(WORK ORDER):
Please repeat the entries below exactly as written, leaving out any images.

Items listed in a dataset

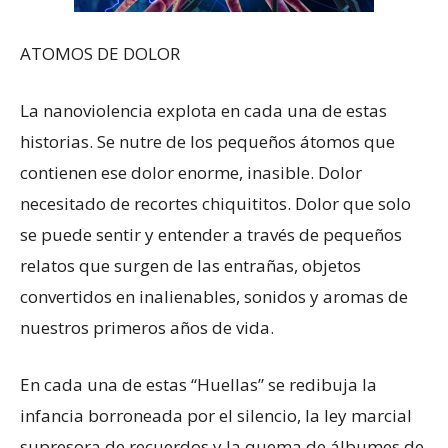
ATOMOS DE DOLOR
La nanoviolencia explota en cada una de estas
historias. Se nutre de los pequeños átomos que
contienen ese dolor enorme, inasible. Dolor
necesitado de recortes chiquititos. Dolor que solo
se puede sentir y entender a través de pequeños
relatos que surgen de las entrañas, objetos
convertidos en inalienables, sonidos y aromas de
nuestros primeros años de vida.
En cada una de estas “Huellas” se redibuja la
infancia borroneada por el silencio, la ley marcial
supresora de recuerdos y la quema de álbumes de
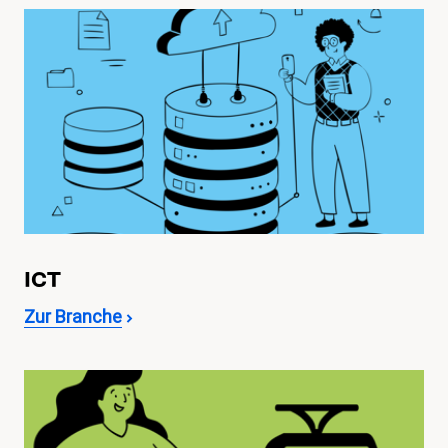
ICT
Zur Branche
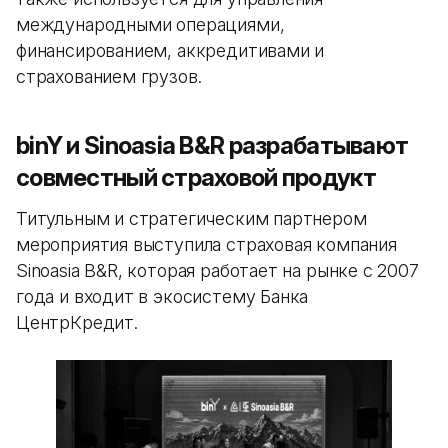
международными операциями,
финансированием, аккредитивами и
страхованием грузов.
binY и Sinoasia B&R разрабатывают
совместный страховой продукт
Титульным и стратегическим партнером
мероприятия выступила страховая компания
Sinoasia B&R, которая работает на рынке с 2007
года и входит в экосистему Банка
ЦентрКредит.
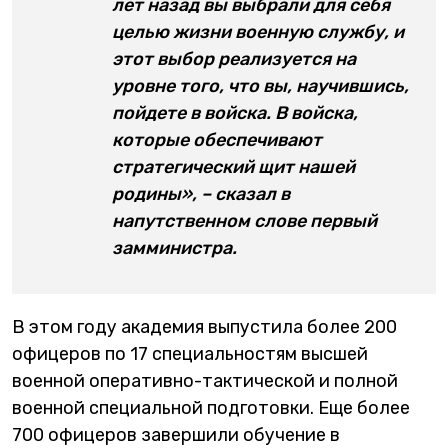
лет назад вы выбрали для себя
целью жизни военную службу, и
этот выбор реализуется на
уровне того, что вы, научившись,
пойдете в войска. В войска,
которые обеспечивают
стратегический щит нашей
родины», – сказал в
напутственном слове первый
замминистра.
В этом году академия выпустила более 200
офицеров по 17 специальностям высшей
военной оперативно-тактической и полной
военной специальной подготовки. Еще более
700 офицеров завершили обучение в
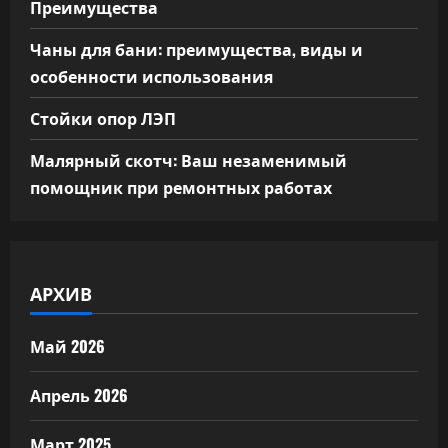
Преимущества
Чаны для бани: преимущества, виды и
особенности использования
Стойки опор ЛЭП
Малярный скотч: Ваш незаменимый
помощник при ремонтных работах
АРХИВ
Май 2026
Апрель 2026
Март 2025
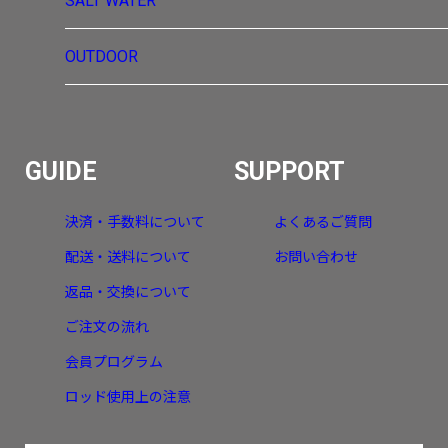
SALT WATER
OUTDOOR
GUIDE
SUPPORT
決済・手数料について
よくあるご質問
配送・送料について
お問い合わせ
返品・交換について
ご注文の流れ
会員プログラム
ロッド使用上の注意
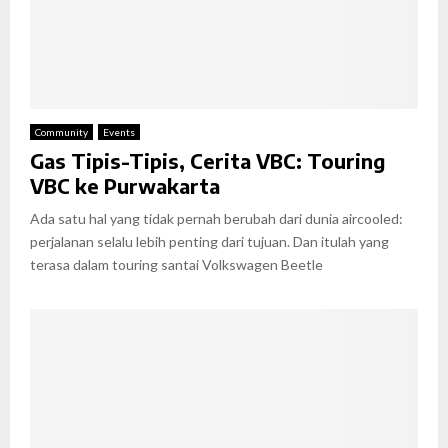
Community
Events
Gas Tipis-Tipis, Cerita VBC: Touring
VBC ke Purwakarta
Ada satu hal yang tidak pernah berubah dari dunia aircooled:
perjalanan selalu lebih penting dari tujuan. Dan itulah yang
terasa dalam touring santai Volkswagen Beetle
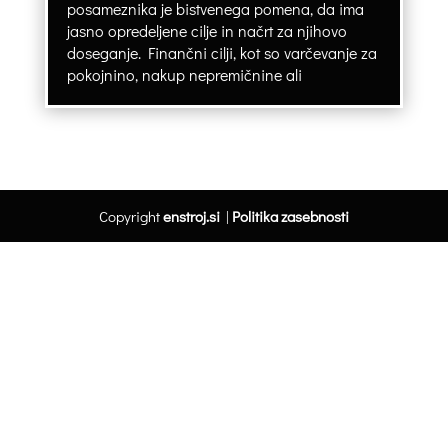
posameznika je bistvenega pomena, da ima
jasno opredeljene cilje in načrt za njihovo
doseganje. Finančni cilji, kot so varčevanje za
pokojnino, nakup nepremičnine ali
Copyright
enstroj.si
|
Politika zasebnosti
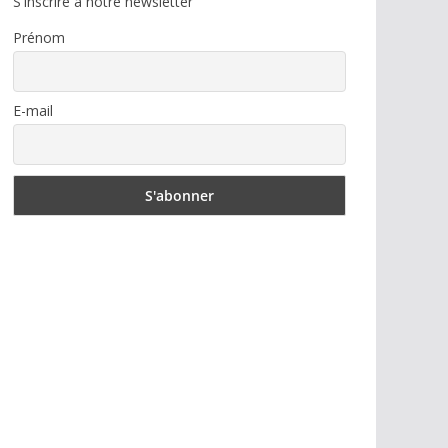
S'inscrire à notre newsletter
Prénom
E-mail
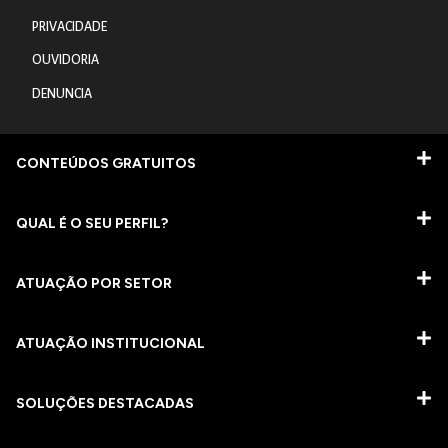
PRIVACIDADE
OUVIDORIA
DENUNCIA
CONTEÚDOS GRATUITOS
QUAL É O SEU PERFIL?
ATUAÇÃO POR SETOR
ATUAÇÃO INSTITUCIONAL
SOLUÇÕES DESTACADAS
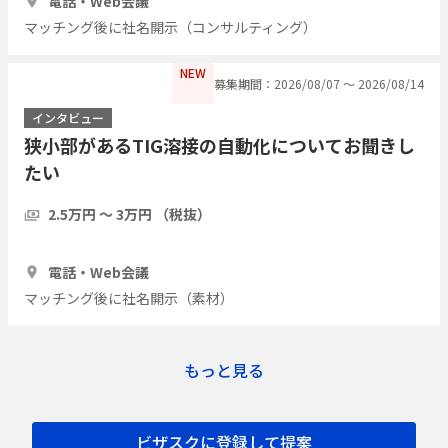
電話・Web会議
マッチング後に社名開示（コンサルティング）
NEW
募集期間：2026/08/07 〜 2026/08/14
インタビュー
狭小部があるTIG溶接の自動化についてお聞きし
たい
2.5万円 〜 3万円 （税抜）
30分
3人
電話・Web会議
マッチング後に社名開示（素材）
もっと見る
ビザスクに登録して提案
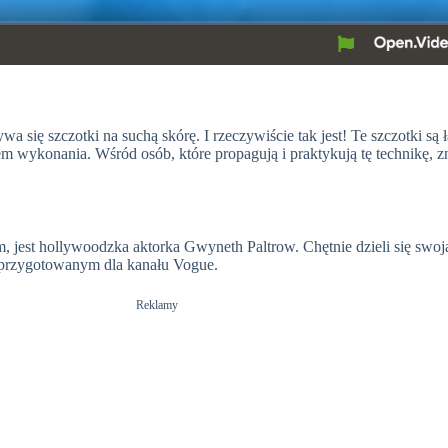
wa się szczotki na suchą skórę. I rzeczywiście tak jest! Te szczotki są
m wykonania. Wśród osób, które propagują i praktykują tę technikę, zn
 jest hollywoodzka aktorka Gwyneth Paltrow. Chętnie dzieli się swoj
e przygotowanym dla kanału Vogue.
Reklamy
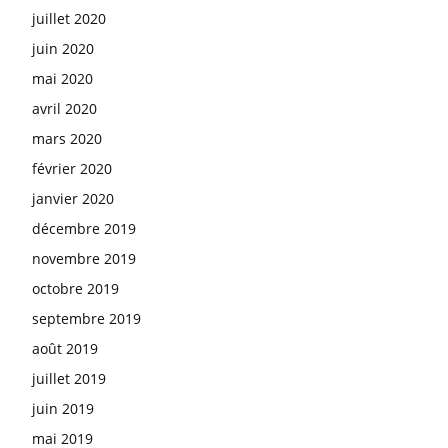
juillet 2020
juin 2020
mai 2020
avril 2020
mars 2020
février 2020
janvier 2020
décembre 2019
novembre 2019
octobre 2019
septembre 2019
août 2019
juillet 2019
juin 2019
mai 2019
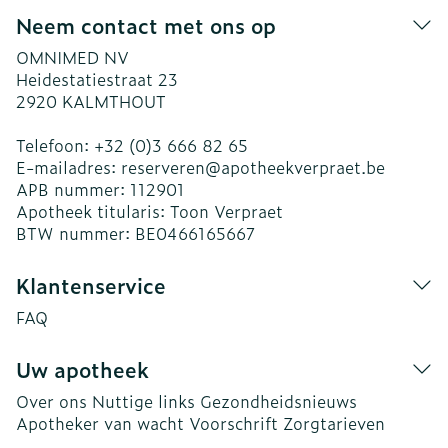
Neem contact met ons op
OMNIMED NV
Heidestatiestraat 23
2920
KALMTHOUT
Telefoon:
+32 (0)3 666 82 65
E-mailadres:
reserveren@
apotheekverpraet.be
APB nummer:
112901
Apotheek titularis:
Toon Verpraet
BTW nummer:
BE0466165667
Klantenservice
FAQ
Uw apotheek
Over ons
Nuttige links
Gezondheidsnieuws
Apotheker van wacht
Voorschrift
Zorgtarieven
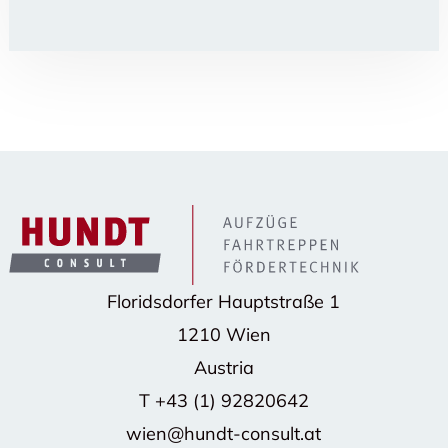
Floridsdorfer Hauptstraße 1
1210 Wien
Austria
T
+43 (1) 92820642
wien@hundt-consult.at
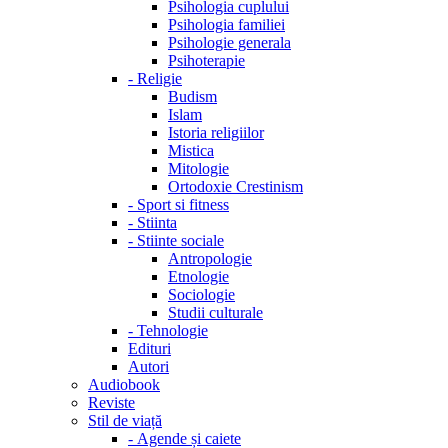
Psihologia cuplului
Psihologia familiei
Psihologie generala
Psihoterapie
-
Religie
Budism
Islam
Istoria religiilor
Mistica
Mitologie
Ortodoxie Crestinism
-
Sport si fitness
-
Stiinta
-
Stiinte sociale
Antropologie
Etnologie
Sociologie
Studii culturale
-
Tehnologie
Edituri
Autori
Audiobook
Reviste
Stil de viață
-
Agende și caiete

(ANSWER):
ATOMOS DE DOLOR
La nanoviolencia explota en cada una de estas
historias. Se nutre de los pequeños átomos que
contienen ese dolor enorme, inasible. Dolor
necesitado de recortes chiquititos. Dolor que solo
se puede sentir y entender a través de pequeños
relatos que surgen de las entrañas, objetos
convertidos en inalienables, sonidos y aromas de
nuestros primeros años de vida.
En cada una de estas “Huellas” se redibuja la
infancia borroneada por el silencio, la ley marcial
supresora de recuerdos y la quema de álbumes de
ICT
Zur Branche
международными операциями,
финансированием, аккредитивами и
страхованием грузов.
binY и Sinoasia B&R разрабатывают
совместный страховой продукт
Титульным и стратегическим партнером
мероприятия выступила страховая компания
Sinoasia B&R, которая работает на рынке с 2007
года и входит в экосистему Банка
ЦентрКредит.
лет назад вы выбрали для себя
целью жизни военную службу, и
этот выбор реализуется на
уровне того, что вы, научившись,
пойдете в войска. В войска,
которые обеспечивают
стратегический щит нашей
родины», – сказал в
напутственном слове первый
замминистра.
В этом году академия выпустила более 200
офицеров по 17 специальностям высшей
военной оперативно-тактической и полной
военной специальной подготовки. Еще более
700 офицеров завершили обучение в
Преимущества
Чаны для бани: преимущества, виды и
особенности использования
Стойки опор ЛЭП
Малярный скотч: Ваш незаменимый
помощник при ремонтных работах
АРХИВ
Май 2026
Апрель 2026
Март 2025
SALT WATER
OUTDOOR
GUIDE
SUPPORT
決済・手数料について
よくあるご質問
配送・送料について
お問い合わせ
返品・交換について
ご注文の流れ
会員プログラム
ロッド使用上の注意
Community
Events
Gas Tipis-Tipis, Cerita VBC: Touring
VBC ke Purwakarta
Ada satu hal yang tidak pernah berubah dari dunia aircooled:
perjalanan selalu lebih penting dari tujuan. Dan itulah yang
terasa dalam touring santai Volkswagen Beetle
posameznika je bistvenega pomena, da ima
jasno opredeljene cilje in načrt za njihovo
doseganje. Finančni cilji, kot so varčevanje za
pokojnino, nakup nepremičnine ali
Copyright
enstroj.si
|
Politika zasebnosti
S'inscrire à notre newsletter
Prénom
E-mail
PRIVACIDADE
OUVIDORIA
DENUNCIA
CONTEÚDOS GRATUITOS
QUAL É O SEU PERFIL?
ATUAÇÃO POR SETOR
ATUAÇÃO INSTITUCIONAL
SOLUÇÕES DESTACADAS
電話・Web会議
マッチング後に社名開示（コンサルティング）
NEW
募集期間：2026/08/07 〜 2026/08/14
インタビュー
狭小部があるTIG溶接の自動化についてお聞きし
たい
2.5万円 〜 3万円 （税抜）
30分
3人
電話・Web会議
マッチング後に社名開示（素材）
もっと見る
ビザスクに登録して提案
wa się szczotki na suchą skórę. I rzeczywiście tak jest! Te szczotki są
m wykonania. Wśród osób, które propagują i praktykują tę technikę, zn
 jest hollywoodzka aktorka Gwyneth Paltrow. Chętnie dzieli się swoj
e przygotowanym dla kanału Vogue.
Reklamy
juillet 2020
juin 2020
mai 2020
avril 2020
mars 2020
février 2020
janvier 2020
décembre 2019
novembre 2019
octobre 2019
septembre 2019
août 2019
juillet 2019
juin 2019
mai 2019
Neem contact met ons op
OMNIMED NV
Heidestatiestraat 23
2920
KALMTHOUT
Telefoon:
+32 (0)3 666 82 65
E-mailadres:
reserveren@
apotheekverpraet.be
APB nummer:
112901
Apotheek titularis:
Toon Verpraet
BTW nummer:
BE0466165667
Klantenservice
FAQ
Uw apotheek
Over ons
Nuttige links
Gezondheidsnieuws
Apotheker van wacht
Voorschrift
Zorgtarieven
Floridsdorfer Hauptstraße 1
1210 Wien
Austria
T
+43 (1) 92820642
wien@hundt-consult.at
Psihologia cuplului
Psihologia familiei
Psihologie generala
Psihoterapie
-
Religie
Budism
Islam
Istoria religiilor
Mistica
Mitologie
Ortodoxie Crestinism
-
Sport si fitness
-
Stiinta
-
Stiinte sociale
Antropologie
Etnologie
Sociologie
Studii culturale
-
Tehnologie
Edituri
Autori
Audiobook
Reviste
Stil de viață
-
Agende și caiete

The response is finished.